The little train runs passengers around and around for hours, and it continued to pass right by where we were sitting. While watching the train roll past I created this picture's image in my head then picked the spot that would allow me to pan, while getting the engineer sitting in the window of the engine.

Panning shots are tough to capture. You have to move your camera at the same speed as the subject using a slow enough shutter speed so the background blurs all while keeping the subject sharply in focus. Panning creates the perception that the subject is moving. For this shot I set the shutter to 1/40th of a second. When lowering the shutter be mindful of the exposure triangle. That means you have to adjust either your aperture or ISO, or both to maintain a properly exposed image.

The second part to capturing a good panning shot is to place the focal point on the subject and move with it. In this case I wanted the engineer in focus looking through the window of the engine to create a frame within the frame. Panning makes for a cool affect and framing within the frame adds more interest.
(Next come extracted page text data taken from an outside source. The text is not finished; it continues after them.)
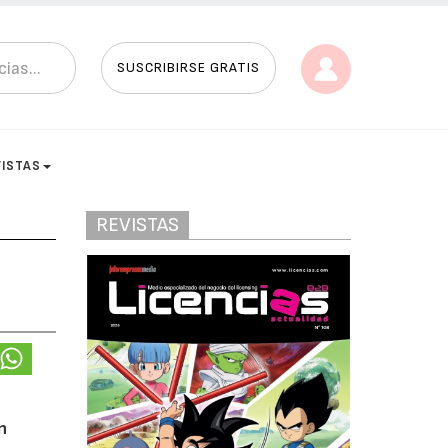
SUSCRIBIRSE GRATIS
VISTAS
REVISTAS
n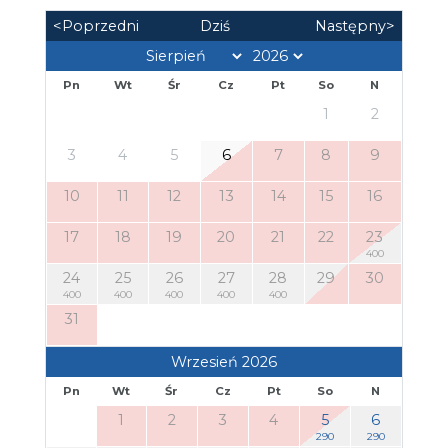
<Poprzedni
Dziś
Następny>
Pn
Wt
Śr
Cz
Pt
So
N
1
2
3
4
5
6
7
8
9
10
11
12
13
14
15
16
17
18
19
20
21
22
23
400
24
25
26
27
28
29
30
400
400
400
400
400
31
Wrzesień 2026
Pn
Wt
Śr
Cz
Pt
So
N
1
2
3
4
5
6
290
290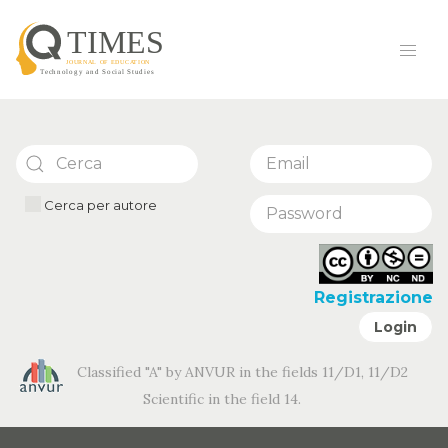
Cerca per autore
Registrazione
Login
Classified "A" by ANVUR in the fields 11/D1, 11/D2
Scientific in the field 14.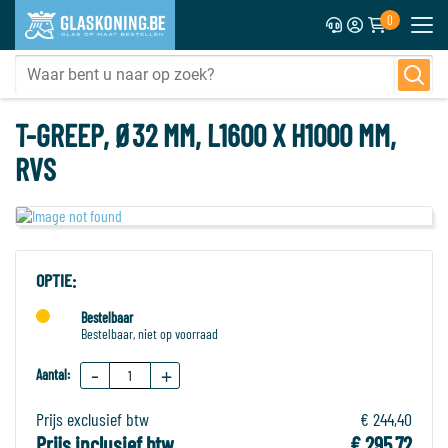
0
T-GREEP, Ø32 MM, L1600 X H1000 MM,
RVS
OPTIE:
Bestelbaar
Bestelbaar, niet op voorraad
-
+
Aantal:
Prijs exclusief btw
€ 244,40
Prijs inclusief btw
€ 295,72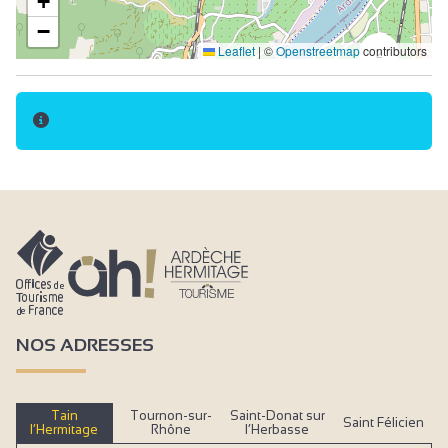
+
−
Leaflet
|
©
Openstreetmap
contributors
2
NOS ADRESSES
Tain
Tournon-sur-
Saint-Donat sur
Saint Félicien
l’Hermitage
Rhône
l’Herbasse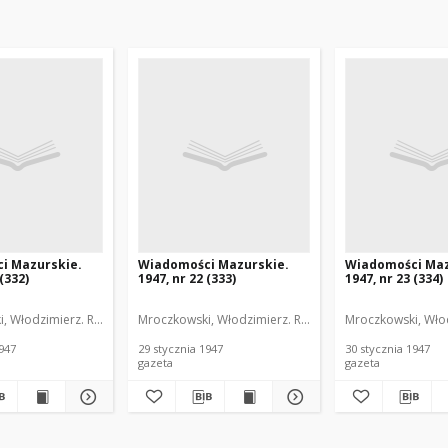
i Mazurskie.
Wiadomości Mazurskie.
Wiadomości Maz
 (332)
1947, nr 22 (333)
1947, nr 23 (334)
, Włodzimierz. Red.
Mroczkowski, Włodzimierz. Red.
Mroczkowski, Włod
1947
29 stycznia 1947
30 stycznia 1947
gazeta
gazeta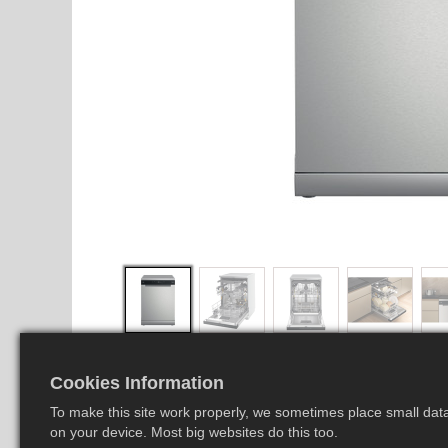
Cookies Information
To make this site work properly, we sometimes place small data 
on your device. Most big websites do this too.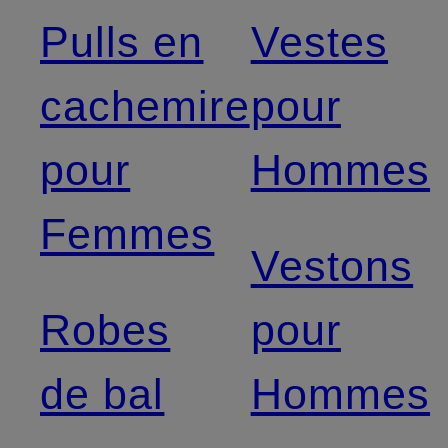
Pulls en
Vestes
cachemire
pour
pour
Hommes
Femmes
Vestons
Robes
pour
de bal
Hommes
My first challenge is to have you try some panning shots. Bicycles are great. They're fast enough to create nice motion blur, yet slow enough to help you set up the shot while showing lots of movement. Other vehicles work, too. Just note, the faster the object the faster you can set the shutter speed. Play around with various moving vehicles, and shutter speeds to get the hang of it. I find pans are hard to do well, but when you capture a great one you know it, and it feels good, too.

Second, look to frame your subject within the image. You can make a photograph while looking through the opening of a tent, a side mirror on a car (also adding a reflection), place the subject between columns of a building, or just about anything else that adds a frame. 

Overall, anything you do to add interest to a photo is great. Just be sure your subject is well composed and you can't be wrong. Now go outside and take a picture!